When someone we love dies, of course, we want to remember their strengths and positive characteristics, but the picture I am often given of a person who has died is an airbrushed one, and not the complete truth.

Nobody would want a vicar or friend to give a funeral eulogy that said something like: she was an old cantankerous bat, who was always grumpy and never helped anybody, and we won’t miss her; he was a young man who never took advice or listened to anybody and look where he’s ended up. We just don’t do that sort of thing, however true it may be.

 

But most of us will fall between the two: neither perfect in all our ways nor completely bad. If we look honestly at our lives, we know we are not perfect, and others probably know that too, however hard we may try to hide our sins and imperfections.

 

Last week we heard St Paul telling us to be transformed and not squeezed into the mould of this world and its thinking and less than godly behaviour.

 

The way to do that was to allow God to be the one who shapes us, and to play our part in the body of Christ.

Today’s message from Romans is what follows. It is Paul setting out the sort of pattern for the behaviour of those who follow Christ.

 

The first point is the absolute key to all the others: let love be genuine.

 

Real love doesn’t involve play-acting or hypocrisy.

 

Real love depends on and is modelled on the self-giving love of the divine.

 

Real love doesn’t brush over the imperfections but loves in spite of them.

 

The love required of those who are Christians is authentic and not fake. So we can acknowledge our weaknesses and those of others, while still loving. To pretend that someone was better than they were is not a loving or genuine thing to do but living in cloud-cuckoo land.

 

Living a Christian life is not just a hobby or something we do on a Sunday morning but a gritty realism that involves commitment and passion.

From the moment we acknowledge the place of Christ in our lives – or at least the place where Christ should be in our lives – at the centre - we begin a journey of transformation.

 

Our baptisms or conversions are not just one-off days to be forgotten about and left behind. Like a wedding day they are first day of the rest of our lives, and as with a successful marriage, there will be ups and downs in our Christian lives, sacrifices to be made, times when we feel we are going forwards and other times when we might feel as if it’s the opposite.

 

Sometimes within a marriage it may feel very lonely, but as Christians we are not asked to do anything alone: God is always with us and we are part of the Body of Christ, which also demands a commitment. It isn’t good enough to say one can be a Christian without belonging to a church, because church is about so much more than what happens on a Sunday morning, and, if, for you, that isn’t the case, then stop and ask why.

 

Sometimes it doesn’t feel like God is with us, but love is not a feeling. Love is real.

 

Genuine love doesn’t depend on how we feel, but on how we live and act towards God and others.
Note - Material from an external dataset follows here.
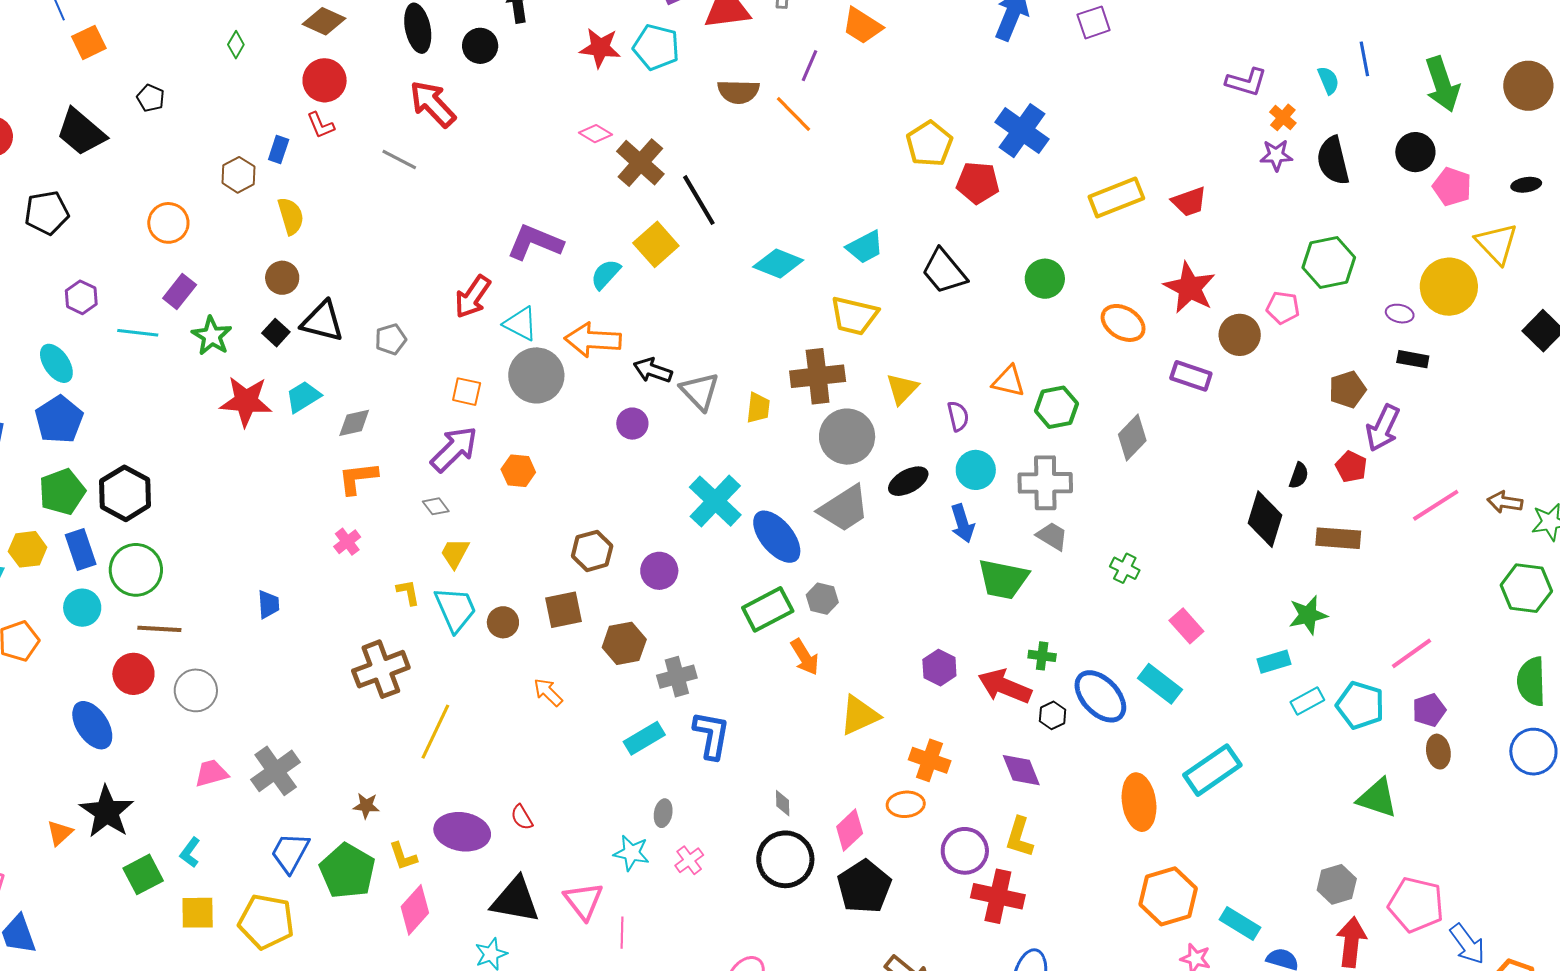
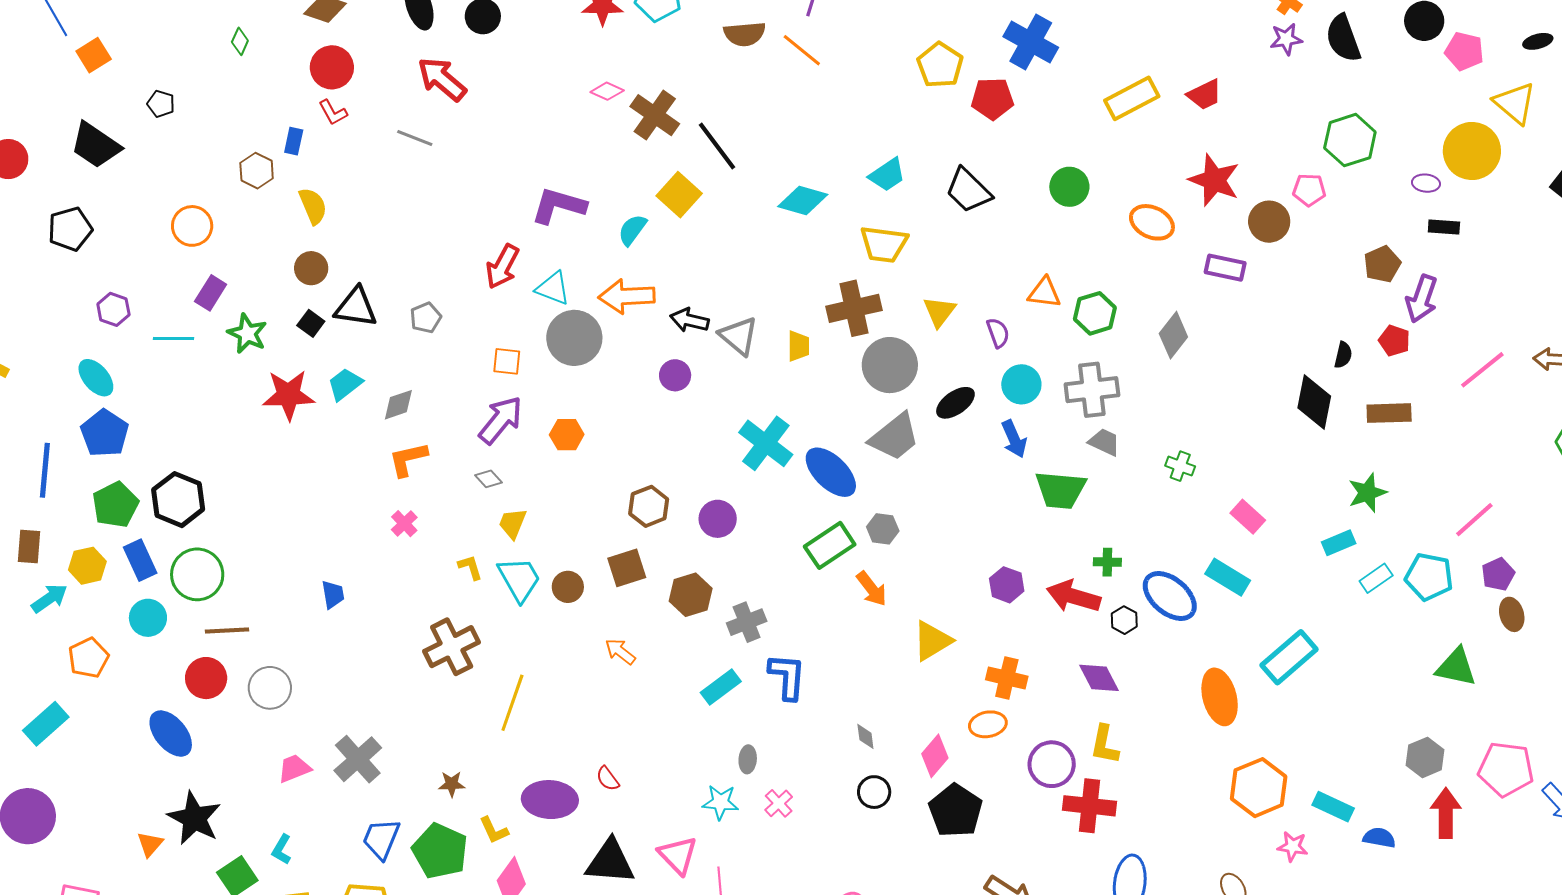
black circle: (785, 859) -> (874, 792), size x0.6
We can show love towards someone who may stir up great feelings of dislike within us – in fact look what Paul says about our enemies – feed them, water them, overcome their evil with goodness.

 

The outpourings of solidarity and community after such atrocities as the Manchester Arena bombing and 9/11 show the power of good over evil. Love will always win.

 

So it’s not surprising that in this passage where Paul is showing what the Christian life looks like, he begins with genuine love.

 

And that’s because we begin our Christian journeys not with anything we do but with the perfect love of God for us and for the world.

 

If you want to know what authentic love looks like, look at God in human clothing – Jesus, who never pretended things were better than they were, who loved completely, but didn’t let people get away with anything less than total commitment.

 

A church community should be a place where we can be absolutely honest with one another about our struggles.

 

It’s a place where we shouldn’t need to feel that we have to put on our best face or our Sunday best, because Jesus loves us as we are and that is the real love we are called to imitate.

 

A love that copes with tears and sadness and weeps with us; a love that celebrates our joy with us without envy at our good fortune but with genuine pleasure for a member of our community.

 

It’s a love that touches every area of our life.
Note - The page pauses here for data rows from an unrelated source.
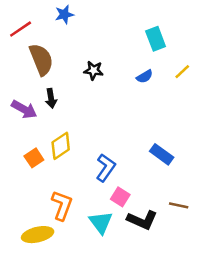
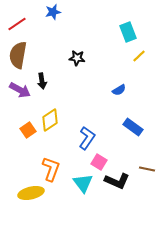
brown semicircle: (41, 59) -> (18, 55), moved, turned -148
yellow line: (182, 72) -> (139, 56), moved
blue semicircle: (145, 76) -> (119, 90), moved

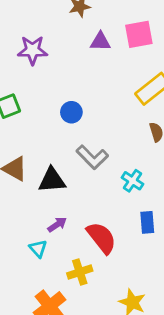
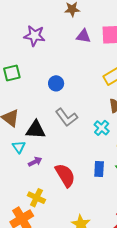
cyan cross: (133, 181) -> (102, 128), moved
cyan triangle: (38, 249) -> (19, 147), moved
yellow cross: (80, 272) -> (36, 198), moved, turned 36

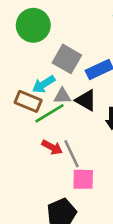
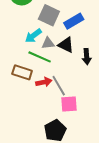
brown rectangle: (28, 101) -> (22, 72), moved
green line: (49, 113) -> (40, 57), turned 60
red arrow: (52, 147) -> (44, 82), turned -35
Look at what Paul picks out: our individual life, our community life, our passion, our hope, our suffering, our prayer, our generosity, our attitude towards strangers and enemies, the joyful, the sad, the lowly: perhaps it can be summed up by those two great Commandments to love God and to love our neighbour.

 

And all of this we called to do with zeal and ardently. Be ardent in spirit – be ablaze for God.

 

Each day in Morning Prayers we pray that God will set our hearts on fire with love – that phrase hits me every time – this is a passionate love we are called to have for God, not just a dying flickering flame, but a roaring, moving blaze that affects everything in its path.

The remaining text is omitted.